Finalmente, el 12 de agosto de 1994 se tomó como la fecha de fundación de Teatro de Las Estaciones. «Ese día, cuando fuimos a empezar con ¡Viva el verano! supimos que era el inicio. Arrancamos sin nombre todavía, se le ocurrió después a un actor a partir del hecho de que habíamos montado las cuatro estaciones, y nos pareció muy lindo.
«Teatro de Las Estaciones es toda mi vida, porque yo vivo siempre en el teatro, siempre pensando en el teatro; es mi móvil, mi punto de referencia. Contamos con un espacio con las condiciones creadas por nosotros mismos, al gusto nuestro, para desarrollar lo que nos propongamos. Con algunas limitaciones, cierto, pero ello nos ha obligado a ser más creativos. Cada espectáculo debe ser un escalón que hay que dejar atrás. Huimos del éxito partiendo de otro punto de giro o de otra situación completamente diferente a la anterior, porque es lo que nos mantiene vivos.

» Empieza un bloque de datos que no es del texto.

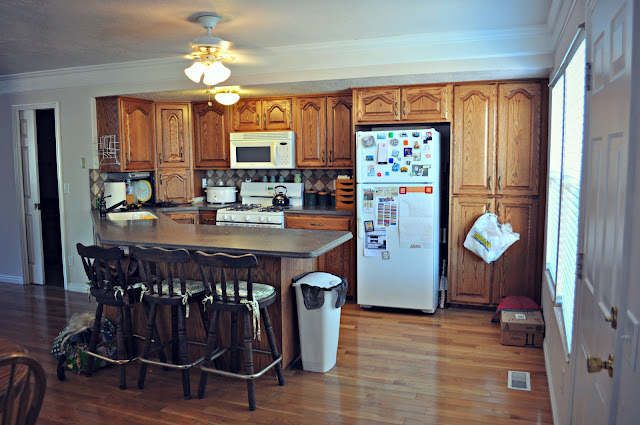 Find the location of `window`. window is located at coordinates (561, 163), (575, 195). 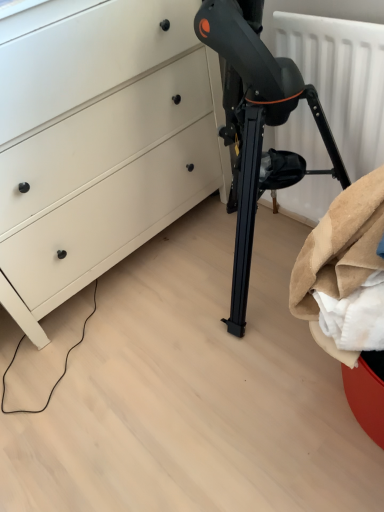 Describe the element at coordinates (100, 145) in the screenshot. This screenshot has width=384, height=512. I see `white matte chest of drawers at lower left` at that location.

The height and width of the screenshot is (512, 384). In order to click on white matte chest of drawers at lower left in this screenshot , I will do click(100, 145).

Where is `white matte radiator at upper right`? white matte radiator at upper right is located at coordinates (341, 79).

What do you see at coordinates (341, 79) in the screenshot? The height and width of the screenshot is (512, 384). I see `white matte radiator at upper right` at bounding box center [341, 79].

Locate an element on the screen. white matte chest of drawers at lower left is located at coordinates (x=100, y=145).

Considering the positions of objects white matte radiator at upper right and white matte chest of drawers at lower left in the image provided, who is more to the right, white matte radiator at upper right or white matte chest of drawers at lower left?

white matte radiator at upper right.

Is white matte radiator at upper right further to camera compared to white matte chest of drawers at lower left?

Yes, white matte radiator at upper right is further from the camera.

Which is closer to the camera, (374, 126) or (22, 212)?

The point (374, 126) is more forward.

From the image's perspective, which is below, white matte radiator at upper right or white matte chest of drawers at lower left?

white matte radiator at upper right, from the image's perspective.

From a real-world perspective, is white matte radiator at upper right above or below white matte chest of drawers at lower left?

white matte radiator at upper right is situated lower than white matte chest of drawers at lower left in the real world.

From the picture: Does white matte radiator at upper right have a greater width compared to white matte chest of drawers at lower left?

No.

Does white matte radiator at upper right have a greater height compared to white matte chest of drawers at lower left?

Incorrect, the height of white matte radiator at upper right is not larger of that of white matte chest of drawers at lower left.

Does white matte radiator at upper right have a larger size compared to white matte chest of drawers at lower left?

Actually, white matte radiator at upper right might be smaller than white matte chest of drawers at lower left.

Can white matte chest of drawers at lower left be found inside white matte radiator at upper right?

No, white matte radiator at upper right does not contain white matte chest of drawers at lower left.

Are white matte radiator at upper right and white matte chest of drawers at lower left making contact?

white matte radiator at upper right is not next to white matte chest of drawers at lower left, and they're not touching.

Does white matte radiator at upper right turn towards white matte chest of drawers at lower left?

No, white matte radiator at upper right is not aimed at white matte chest of drawers at lower left.

Consider the image. Can you tell me how much white matte radiator at upper right and white matte chest of drawers at lower left differ in facing direction?

89.2 degrees separate the facing orientations of white matte radiator at upper right and white matte chest of drawers at lower left.

At what (x,y) coordinates should I click in order to perform the action: click on radiator below the white matte chest of drawers at lower left (from the image's perspective). Please return your answer as a coordinate pair (x, y). The width and height of the screenshot is (384, 512). Looking at the image, I should click on (341, 79).

Considering the positions of objects white matte chest of drawers at lower left and white matte radiator at upper right in the image provided, who is more to the right, white matte chest of drawers at lower left or white matte radiator at upper right?

white matte radiator at upper right.

Which object is more forward, white matte chest of drawers at lower left or white matte radiator at upper right?

white matte chest of drawers at lower left is more forward.

Which is behind, point (119, 144) or point (332, 180)?

The point (332, 180) is more distant.

From the image's perspective, is white matte chest of drawers at lower left positioned above or below white matte radiator at upper right?

Based on their image positions, white matte chest of drawers at lower left is located above white matte radiator at upper right.

From a real-world perspective, is white matte chest of drawers at lower left located higher than white matte radiator at upper right?

Correct, in the physical world, white matte chest of drawers at lower left is higher than white matte radiator at upper right.

Is white matte chest of drawers at lower left wider or thinner than white matte radiator at upper right?

white matte chest of drawers at lower left is wider than white matte radiator at upper right.

Considering the sizes of white matte chest of drawers at lower left and white matte radiator at upper right in the image, is white matte chest of drawers at lower left taller or shorter than white matte radiator at upper right?

Considering their sizes, white matte chest of drawers at lower left has more height than white matte radiator at upper right.

Who is smaller, white matte chest of drawers at lower left or white matte radiator at upper right?

Smaller between the two is white matte radiator at upper right.

Is white matte chest of drawers at lower left positioned beyond the bounds of white matte radiator at upper right?

white matte chest of drawers at lower left lies outside white matte radiator at upper right's area.

Is white matte chest of drawers at lower left touching white matte radiator at upper right?

No, white matte chest of drawers at lower left is not touching white matte radiator at upper right.

Is white matte chest of drawers at lower left oriented away from white matte radiator at upper right?

white matte chest of drawers at lower left is not turned away from white matte radiator at upper right.

Can you tell me how much white matte chest of drawers at lower left and white matte radiator at upper right differ in facing direction?

They differ by 89.2 degrees in their facing directions.

How much distance is there between white matte chest of drawers at lower left and white matte radiator at upper right?

A distance of 19.75 inches exists between white matte chest of drawers at lower left and white matte radiator at upper right.

The image size is (384, 512). Find the location of `chest of drawers on the left of white matte radiator at upper right`. chest of drawers on the left of white matte radiator at upper right is located at coordinates (100, 145).

Find the location of a particular element. This screenshot has height=512, width=384. chest of drawers in front of the white matte radiator at upper right is located at coordinates (100, 145).

You are a GUI agent. You are given a task and a screenshot of the screen. Output one action in this format:
    pyautogui.click(x=<x>, y=<y>)
    Task: Click on the chest of drawers on the left of white matte radiator at upper right
    This screenshot has width=384, height=512.
    Given the screenshot: What is the action you would take?
    pyautogui.click(x=100, y=145) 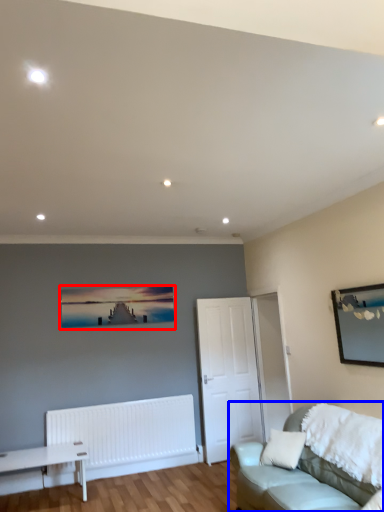 Question: Which of the following is the farthest to the observer, picture frame (highlighted by a red box) or studio couch (highlighted by a blue box)?

Choices:
 (A) picture frame
 (B) studio couch

Answer: (A) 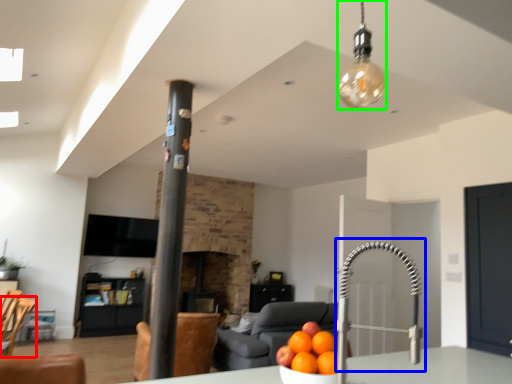 Question: Considering the real-world distances, which object is farthest from swivel chair (highlighted by a red box)? faucet (highlighted by a blue box) or light fixture (highlighted by a green box)?

Choices:
 (A) faucet
 (B) light fixture

Answer: (B) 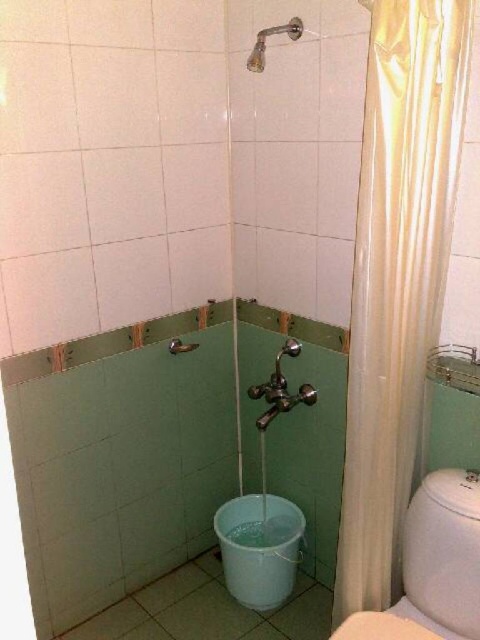 Who is taller, white satin shower curtain at right or white glossy toilet bowl at lower right?

Result: white satin shower curtain at right

Who is lower down, white satin shower curtain at right or white glossy toilet bowl at lower right?

white glossy toilet bowl at lower right is lower down.

Does point (432, 102) come farther from viewer compared to point (428, 576)?

No, it is in front of (428, 576).

Locate an element on the screen. white satin shower curtain at right is located at coordinates (397, 276).

Between white satin shower curtain at right and matte silver shower head at upper center, which one has less height?

Standing shorter between the two is matte silver shower head at upper center.

Who is positioned more to the left, white satin shower curtain at right or matte silver shower head at upper center?

matte silver shower head at upper center

Is point (407, 8) closer to viewer compared to point (285, 32)?

Yes, it is.

This screenshot has width=480, height=640. In order to click on white satin shower curtain at right in this screenshot , I will do `click(397, 276)`.

Which is above, white glossy toilet bowl at lower right or matte silver shower head at upper center?

matte silver shower head at upper center is above.

Does white glossy toilet bowl at lower right have a larger size compared to matte silver shower head at upper center?

Correct, white glossy toilet bowl at lower right is larger in size than matte silver shower head at upper center.

Does point (437, 589) come behind point (279, 33)?

No, (437, 589) is closer to viewer.

I want to click on white glossy toilet bowl at lower right, so click(432, 566). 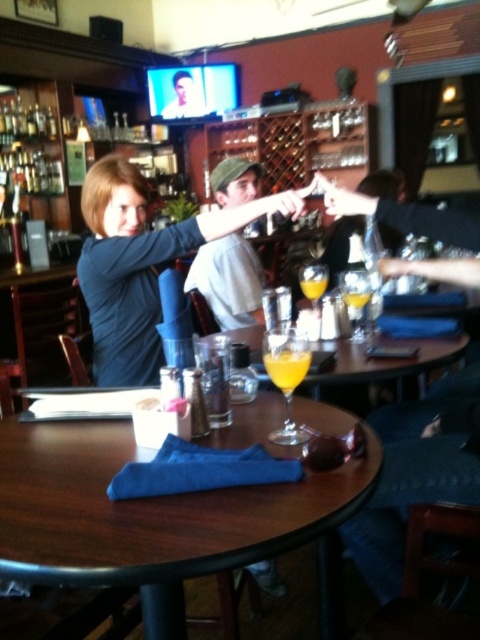 Which is in front, point (86, 284) or point (280, 369)?

Point (280, 369)

Who is more distant from viewer, [139,292] or [263,355]?

Point [139,292]

The height and width of the screenshot is (640, 480). I want to click on matte blue shirt at center, so click(140, 266).

Is point (127, 349) farther from viewer compared to point (240, 310)?

That is False.

Describe the element at coordinates (140, 266) in the screenshot. I see `matte blue shirt at center` at that location.

Who is more forward, (101, 330) or (231, 193)?

Point (101, 330) is more forward.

«Y en ese empeño de retarnos a nosotros mismos, de querer superarnos en cada entrega, han nacido espectáculos entrañables, bellísimos, que nos han hecho abrazar a Pelusín, nuestro títere nacional; a los fundadores del teatro de títeres en Cuba, porque Rubén se apoya con fuerza en la teoría, pero también en la historia del títere cubano, que estaba oculta. De ese modo llegamos a Carucha Camejo y a aquellos que marcaron el camino. Así descubrimos, como Rubén dice, el linaje de nuestra profesión: los maestros verdaderos, los inspiradores. En estos 25 años hemos acudido a las artes plásticas, a la música, al canto lírico, a la danza, a todo, porque el teatro es como la vida, pero en fantasía».
Antes de despedirse, JR puso a Zenén Calero ante la disyuntiva de escoger tres de sus diseños para que sean mostrados en un museo del títere del siglo XXIII, en los que se pueda reconocer su marca, su estilo. Y este impresionante creador comenzó por mencionar a Okin…, de esa primera etapa creativa, «porque me doy cuenta todavía de que a mí me hace bien, que eleva mi orgullo… También Federico de noche, muy fuerte en su visualidad. Cuando me piden organizar una exposición con mi obra, no dudo ni un segundo en mostrar las máscaras… Salvaría asimismo a La virgencita de bronce, que trabajé con materiales y fibras naturales, los cuales mezclé con otros muy elaborados; utilicé sobre todo el sepia y me limité en el colorido; es teatro para adultos, que me encantaría volver a realizar.
«¿Qué puedo decirte? Esto ha sido mi vida. Siempre he estado convencido de que el teatro puede salvarme del golpe más duro, como haber perdido a mi mamá, mi mayor inspiración. Creo que el teatro, el diseño, el arte, mi trabajo, me salvarán de cualquier catástrofe. Ellos son, han sido y serán mi salvación».